Fourth, the gradient descent rule based on contrastive divergence results in ternary gradient information, either -1, 0, or 1. This allows us to update the neural network weights, i.e., the conductance of the silicon synapses, step-wise. This means that we only need to send identical pulses to potentiate (increase) or depress (decrease) the conductance of the silicon synapses.
Furthermore, to compensate for the non-linear conductance changes under identical pulses and reduce the number of write operations, we use an array of counters to accumulate the gradient information. The write operation on the silicon synapses, by sending identical pulses to update the conductance, is performed only when the accumulated gradients reach thresholds. In earlier work, through extensive simulation, we find that this arrangement makes the neural network training resilient to multiple non-idealities of general artificial synapses (Advanced Intelligent Systems, 4, 2100249, 2022).
In the work we recently published in Nature Electronics, we implemented all the above techniques a hardware system based on silicon synapses, and confirmed all the above conclusions.

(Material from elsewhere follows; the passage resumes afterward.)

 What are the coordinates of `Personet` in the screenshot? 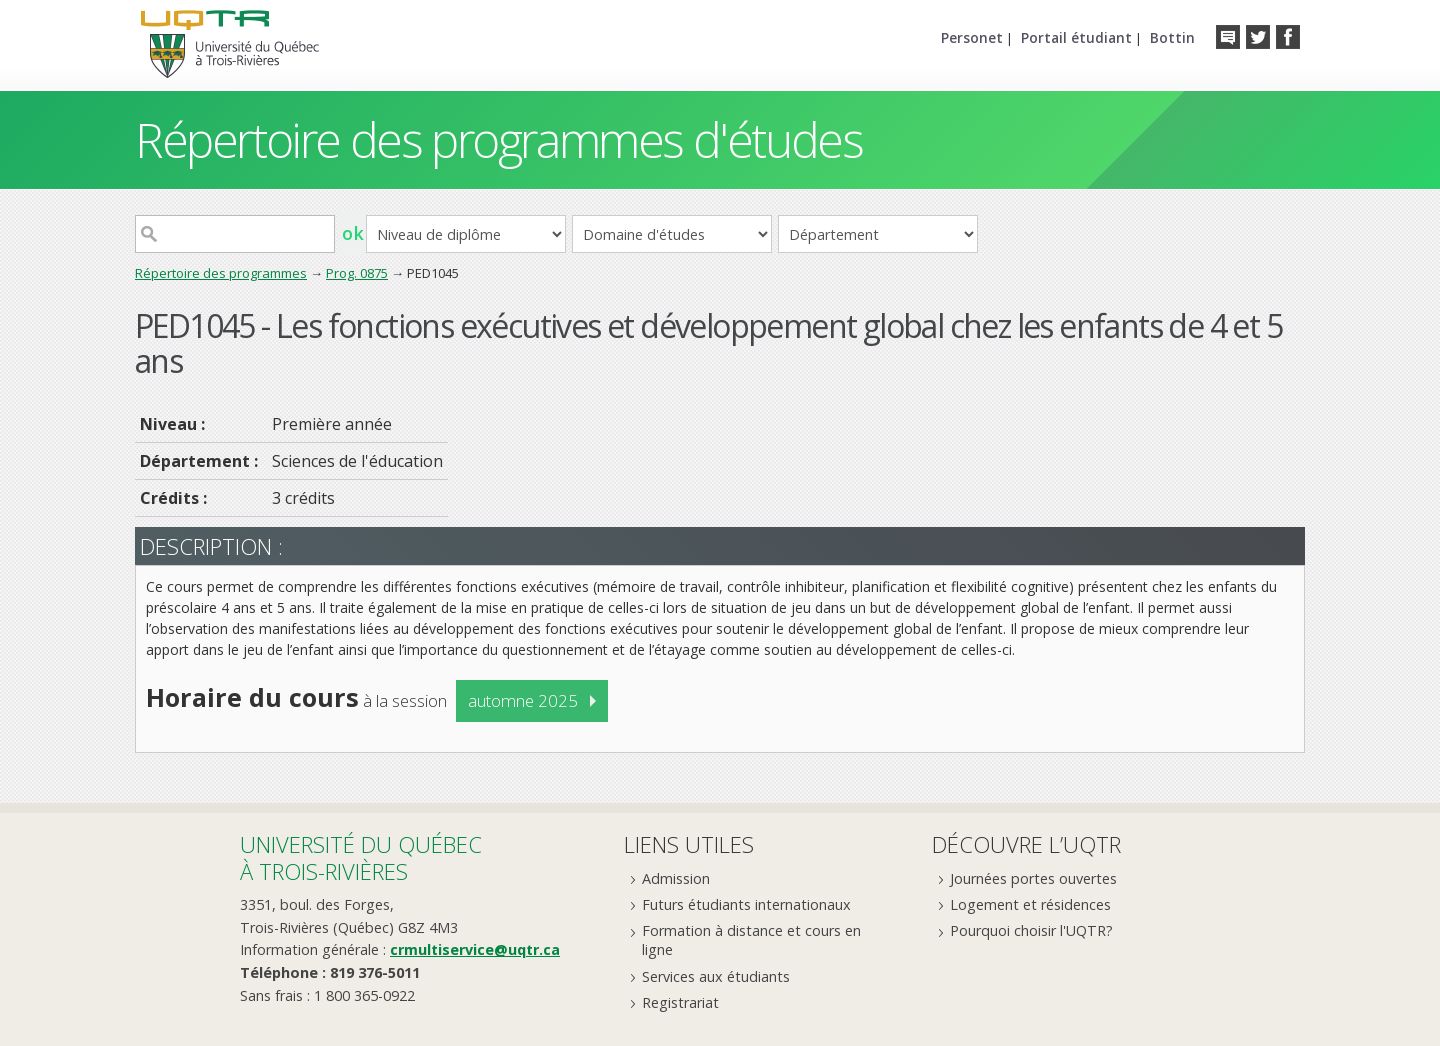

We use two arrays of the silicon synapses to demonstrate the in-situ training of a 19-by-8 memristive restricted Boltzmann machine for pattern recognition (Figure 1). We then extend this approach to a memristive deep belief network for the training and recognition of the handwritten digits in the MNIST dataset. The performance of our system (>97% recognition accuracy) is equivalent to software approaches and comparable to mainstream memristive DNNs based on an error backpropagation algorithm, where complex neural behavior (the peripheral circuit of the memristive array) needs to be implemented in software or hardware and in-situ online training is not available.